HOW TO COMPLETE THIS TASK
All of the data, except its images, should be set down exactly as it appears.

(Collected data)
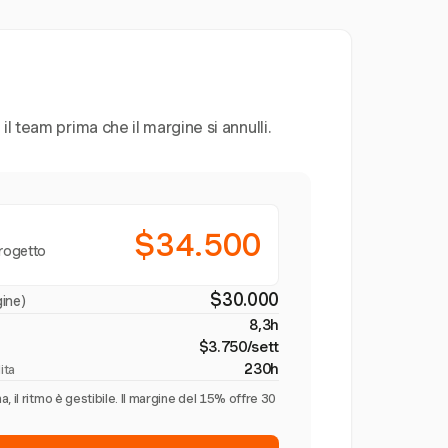
l team prima che il margine si annulli.
$34.500
progetto
$30.000
ine)
8,3h
$3.750/sett
230h
ita
 il ritmo è gestibile. Il margine del 15% offre 30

REPLY TO THE TASK
l team prima che il margine si annulli.
$34.500
progetto
$30.000
ine)
8,3h
$3.750/sett
230h
ita
 il ritmo è gestibile. Il margine del 15% offre 30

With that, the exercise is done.